• _What is required_:
Verbatim copy without images: repeat the records in full.

• _Records provided_:
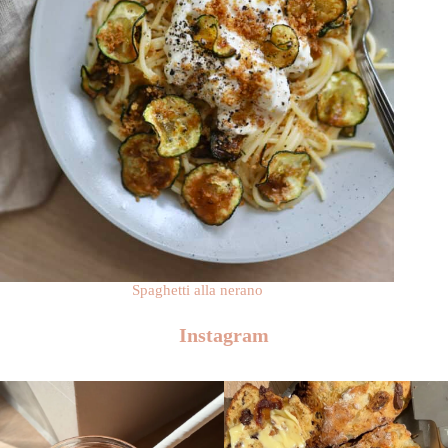
Spaghetti alla nerano
Instagram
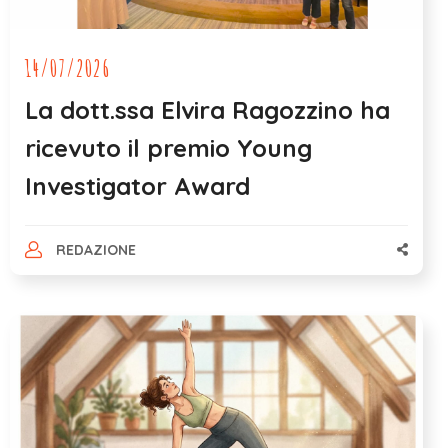
14/07/2026
La dott.ssa Elvira Ragozzino ha
ricevuto il premio Young
Investigator Award
REDAZIONE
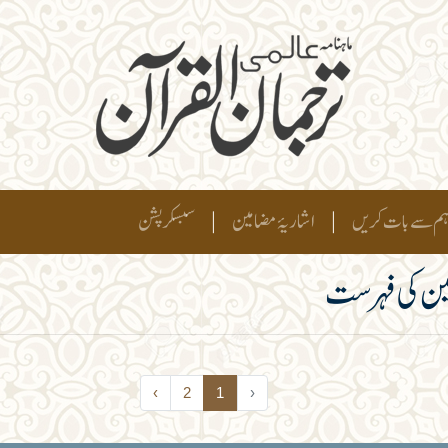
م سے بات کریں
|
اشاریۂ مضامین
|
سبسکرپشن
ن کی فہرست
›
2
1
‹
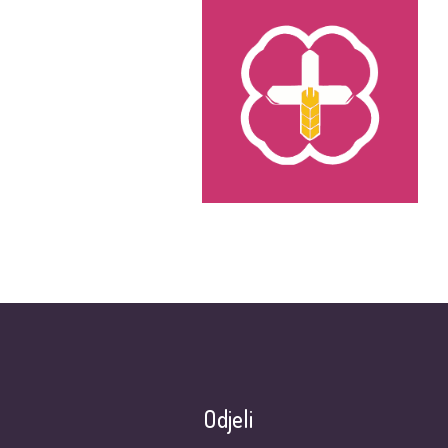
Odjeli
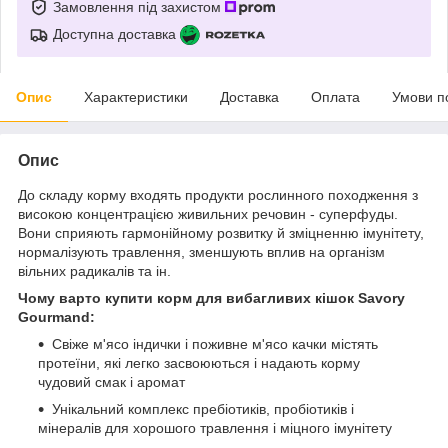
Замовлення під захистом
Доступна доставка
Опис
Характеристики
Доставка
Оплата
Умови п
Опис
До складу корму входять продукти рослинного походження з
високою концентрацією живильних речовин - суперфуды.
Вони сприяють гармонійному розвитку й зміцненню імунітету,
нормалізують травлення, зменшують вплив на організм
вільних радикалів та ін.
Чому варто купити корм для вибагливих кішок Savory
Gourmand:
Свіже м'ясо індички і поживне м'ясо качки містять
протеїни, які легко засвоюються і надають корму
чудовий смак і аромат
Унікальний комплекс пребіотиків, пробіотиків і
мінералів для хорошого травлення і міцного імунітету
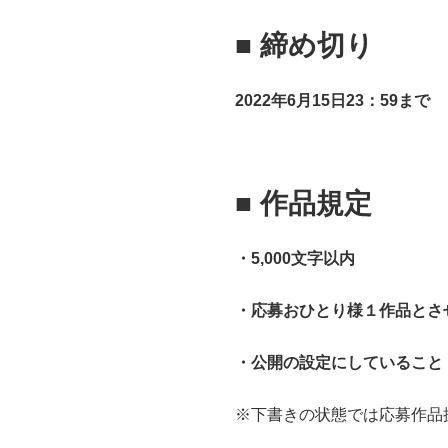
■
締め切り
2022年6月15日23：59まで
■
作品規定
・5,000文字以内
・応募おひとり様１作品とさ
・公開の設定にしていること
※下書きの状態では応募作品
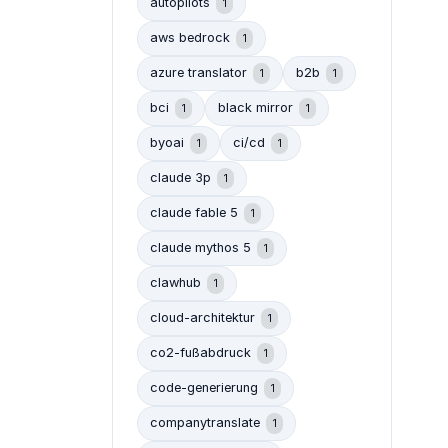
autopilots
1
aws bedrock
1
azure translator
b2b
1
1
bci
black mirror
1
1
byoai
ci/cd
1
1
claude 3p
1
claude fable 5
1
claude mythos 5
1
clawhub
1
cloud-architektur
1
co2-fußabdruck
1
code-generierung
1
companytranslate
1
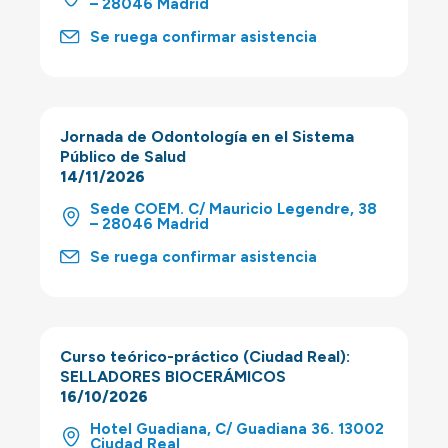
– 28046 Madrid
Se ruega confirmar asistencia
Jornada de Odontología en el Sistema
Público de Salud
14/11/2026
Sede COEM. C/ Mauricio Legendre, 38
– 28046 Madrid
Se ruega confirmar asistencia
Curso teórico-práctico (Ciudad Real):
SELLADORES BIOCERÁMICOS
16/10/2026
Hotel Guadiana, C/ Guadiana 36. 13002
Ciudad Real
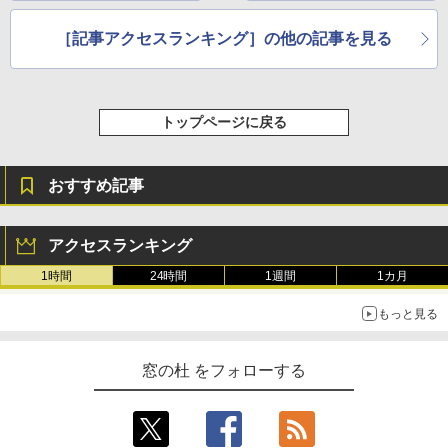
［記事アクセスランキング］の他の記事を見る
トップページに戻る
おすすめ記事
アクセスランキング
1時間
24時間
1週間
1カ月
もっと見る
窓の杜 をフォローする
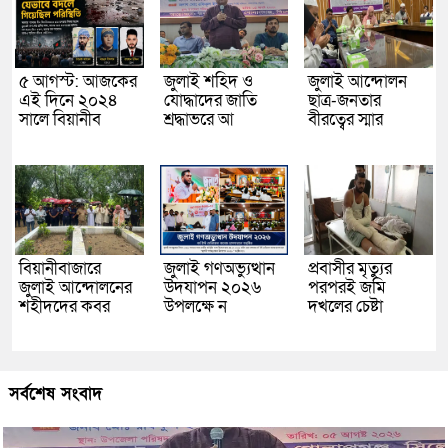
৫ আগস্ট: আজকের
জুলাই শহিদ ও
জুলাই আন্দোলন
এই দিনে ২০২৪
যোদ্ধাদের জাতি
ছাত্র-জনতার
সালে বিয়ানীব
শ্রদ্ধাভরে আ
বীরত্বের স্মার
বিয়ানীবাজারে
জুলাই গণঅভ্যুত্থান
প্রবাসীর মৃত্যুর
জুলাই আন্দোলনের
উদযাপন ২০২৬
পরপরই জমি
শহীদদের কবর
উপলক্ষে ন
দখলের চেষ্টা
সর্বশেষ সংবাদ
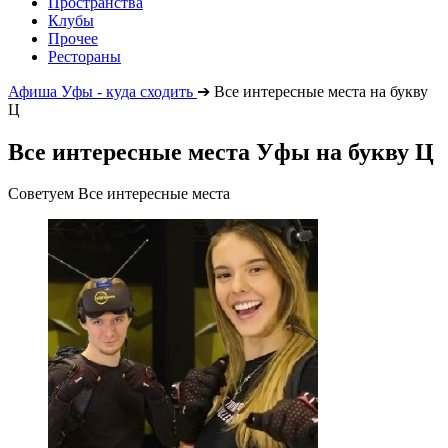
Пространства
Клубы
Прочее
Рестораны
Афиша Уфы - куда сходить
➔
Все интересные места на букву
Ц
Все интересные места Уфы на букву Ц
Советуем Все интересные места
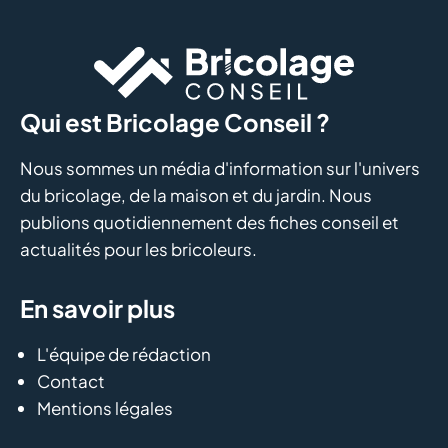
Qui est Bricolage Conseil ?
Nous sommes un média d'information sur l'univers
du bricolage, de la maison et du jardin. Nous
publions quotidiennement des fiches conseil et
actualités pour les bricoleurs.
En savoir plus
L'équipe de rédaction
Contact
Mentions légales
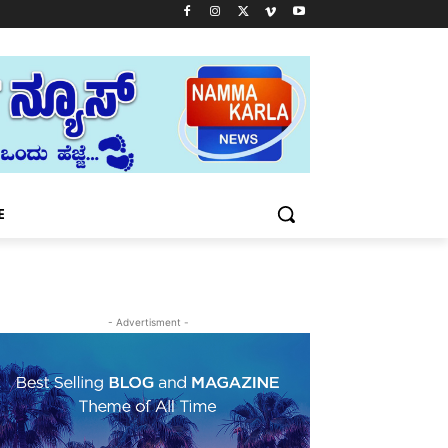
E
- Advertisment -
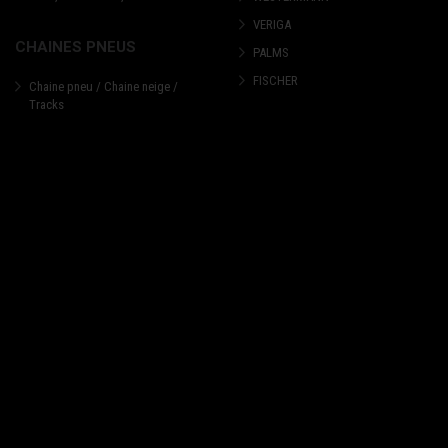
VERIGA
CHAINES PNEUS
PALMS
FISCHER
Chaine pneu / Chaine neige /
Tracks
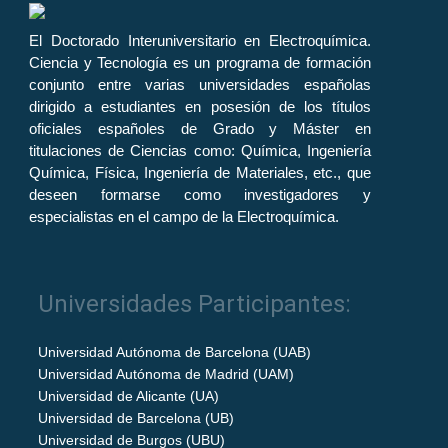
El Doctorado Interuniversitario en Electroquímica.
Ciencia y Tecnología es un programa de formación
conjunto entre varias universidades españolas
dirigido a estudiantes en posesión de los títulos
oficiales españoles de Grado y Máster en
titulaciones de Ciencias como: Química, Ingeniería
Química, Física, Ingeniería de Materiales, etc., que
deseen formarse como investigadores y
especialistas en el campo de la Electroquímica.
Universidades Participantes:
Universidad Autónoma de Barcelona (UAB)
Universidad Autónoma de Madrid (UAM)
Universidad de Alicante (UA)
Universidad de Barcelona (UB)
Universidad de Burgos (UBU)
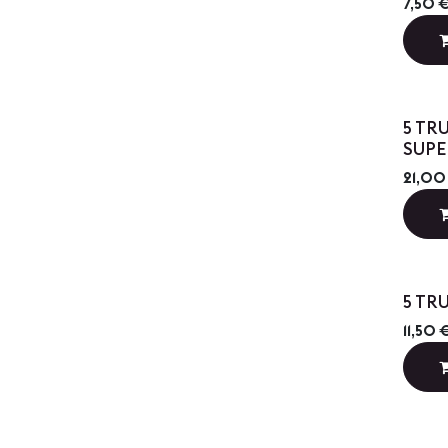
7,50
5 TR
SUP
21,00
5 TR
11,50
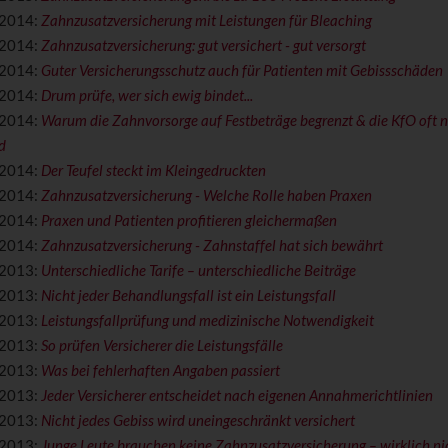
/2014:
Zahnzusatzversicherung mit Leistungen für Bleaching
/2014:
Zahnzusatzversicherung: gut versichert - gut versorgt
/2014:
Guter Versicherungsschutz auch für Patienten mit Gebissschäden
/2014:
Drum prüfe, wer sich ewig bindet...
/2014:
Warum die Zahnvorsorge auf Festbeträge begrenzt & die KfO oft n
d
/2014:
Der Teufel steckt im Kleingedruckten
/2014:
Zahnzusatzversicherung - Welche Rolle haben Praxen
/2014:
Praxen und Patienten profitieren gleichermaßen
/2014:
Zahnzusatzversicherung - Zahnstaffel hat sich bewährt
/2013:
Unterschiedliche Tarife – unterschiedliche Beiträge
/2013:
Nicht jeder Behandlungsfall ist ein Leistungsfall
/2013:
Leistungsfallprüfung und medizinische Notwendigkeit
/2013:
So prüfen Versicherer die Leistungsfälle
/2013:
Was bei fehlerhaften Angaben passiert
/2013:
Jeder Versicherer entscheidet nach eigenen Annahmerichtlinien
/2013:
Nicht jedes Gebiss wird uneingeschränkt versichert
/2013:
Junge Leute brauchen keine Zahnzusatzversicherung – wirklich ni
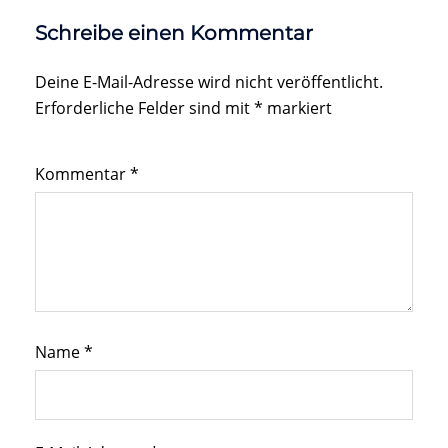
Schreibe einen Kommentar
Deine E-Mail-Adresse wird nicht veröffentlicht.
Erforderliche Felder sind mit
*
markiert
Kommentar
*
Name
*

• _Solution_:
Spaghetti alla nerano
Instagram
14/07/2026
La dott.ssa Elvira Ragozzino ha
ricevuto il premio Young
Investigator Award
REDAZIONE
م سے بات کریں
|
اشاریۂ مضامین
|
سبسکرپشن
ن کی فہرست
›
2
1
‹
Odjeli
Замовлення під захистом
Доступна доставка
Опис
Характеристики
Доставка
Оплата
Умови п
Опис
До складу корму входять продукти рослинного походження з
високою концентрацією живильних речовин - суперфуды.
Вони сприяють гармонійному розвитку й зміцненню імунітету,
нормалізують травлення, зменшують вплив на організм
вільних радикалів та ін.
Чому варто купити корм для вибагливих кішок Savory
Gourmand:
Свіже м'ясо індички і поживне м'ясо качки містять
протеїни, які легко засвоюються і надають корму
чудовий смак і аромат
Унікальний комплекс пребіотиків, пробіотиків і
мінералів для хорошого травлення і міцного імунітету
■
締め切り
2022年6月15日23：59まで
■
作品規定
・5,000文字以内
・応募おひとり様１作品とさ
・公開の設定にしていること
※下書きの状態では応募作品
autopilots
1
aws bedrock
1
azure translator
b2b
1
1
bci
black mirror
1
1
byoai
ci/cd
1
1
claude 3p
1
claude fable 5
1
claude mythos 5
1
clawhub
1
cloud-architektur
1
co2-fußabdruck
1
code-generierung
1
companytranslate
1
– 28046 Madrid
Se ruega confirmar asistencia
Jornada de Odontología en el Sistema
Público de Salud
14/11/2026
Sede COEM. C/ Mauricio Legendre, 38
– 28046 Madrid
Se ruega confirmar asistencia
Curso teórico-práctico (Ciudad Real):
SELLADORES BIOCERÁMICOS
16/10/2026
Hotel Guadiana, C/ Guadiana 36. 13002
Ciudad Real
［記事アクセスランキング］の他の記事を見る
トップページに戻る
おすすめ記事
アクセスランキング
1時間
24時間
1週間
1カ月
もっと見る
窓の杜 をフォローする
৫ আগস্ট: আজকের
জুলাই শহিদ ও
জুলাই আন্দোলন
এই দিনে ২০২৪
যোদ্ধাদের জাতি
ছাত্র-জনতার
সালে বিয়ানীব
শ্রদ্ধাভরে আ
বীরত্বের স্মার
বিয়ানীবাজারে
জুলাই গণঅভ্যুত্থান
প্রবাসীর মৃত্যুর
জুলাই আন্দোলনের
উদযাপন ২০২৬
পরপরই জমি
শহীদদের কবর
উপলক্ষে ন
দখলের চেষ্টা
সর্বশেষ সংবাদ
Пространства
Клубы
Прочее
Рестораны
Афиша Уфы - куда сходить
➔
Все интересные места на букву
Ц
Все интересные места Уфы на букву Ц
Советуем Все интересные места
Qui est Bricolage Conseil ?
Nous sommes un média d'information sur l'univers
du bricolage, de la maison et du jardin. Nous
publions quotidiennement des fiches conseil et
actualités pour les bricoleurs.
En savoir plus
L'équipe de rédaction
Contact
Mentions légales
E
- Advertisment -
VERIGA
CHAINES PNEUS
PALMS
FISCHER
Chaine pneu / Chaine neige /
Tracks
El Doctorado Interuniversitario en Electroquímica.
Ciencia y Tecnología es un programa de formación
conjunto entre varias universidades españolas
dirigido a estudiantes en posesión de los títulos
oficiales españoles de Grado y Máster en
titulaciones de Ciencias como: Química, Ingeniería
Química, Física, Ingeniería de Materiales, etc., que
deseen formarse como investigadores y
especialistas en el campo de la Electroquímica.
Universidades Participantes:
Universidad Autónoma de Barcelona (UAB)
Universidad Autónoma de Madrid (UAM)
Universidad de Alicante (UA)
Universidad de Barcelona (UB)
Universidad de Burgos (UBU)
7,50
5 TR
SUP
21,00
5 TR
11,50
/2014:
Zahnzusatzversicherung mit Leistungen für Bleaching
/2014:
Zahnzusatzversicherung: gut versichert - gut versorgt
/2014:
Guter Versicherungsschutz auch für Patienten mit Gebissschäden
/2014:
Drum prüfe, wer sich ewig bindet...
/2014:
Warum die Zahnvorsorge auf Festbeträge begrenzt & die KfO oft n
d
/2014:
Der Teufel steckt im Kleingedruckten
/2014:
Zahnzusatzversicherung - Welche Rolle haben Praxen
/2014:
Praxen und Patienten profitieren gleichermaßen
/2014:
Zahnzusatzversicherung - Zahnstaffel hat sich bewährt
/2013:
Unterschiedliche Tarife – unterschiedliche Beiträge
/2013:
Nicht jeder Behandlungsfall ist ein Leistungsfall
/2013:
Leistungsfallprüfung und medizinische Notwendigkeit
/2013:
So prüfen Versicherer die Leistungsfälle
/2013:
Was bei fehlerhaften Angaben passiert
/2013:
Jeder Versicherer entscheidet nach eigenen Annahmerichtlinien
/2013:
Nicht jedes Gebiss wird uneingeschränkt versichert
/2013:
Junge Leute brauchen keine Zahnzusatzversicherung – wirklich ni
Schreibe einen Kommentar
Deine E-Mail-Adresse wird nicht veröffentlicht.
Erforderliche Felder sind mit
*
markiert
Kommentar
*
Name
*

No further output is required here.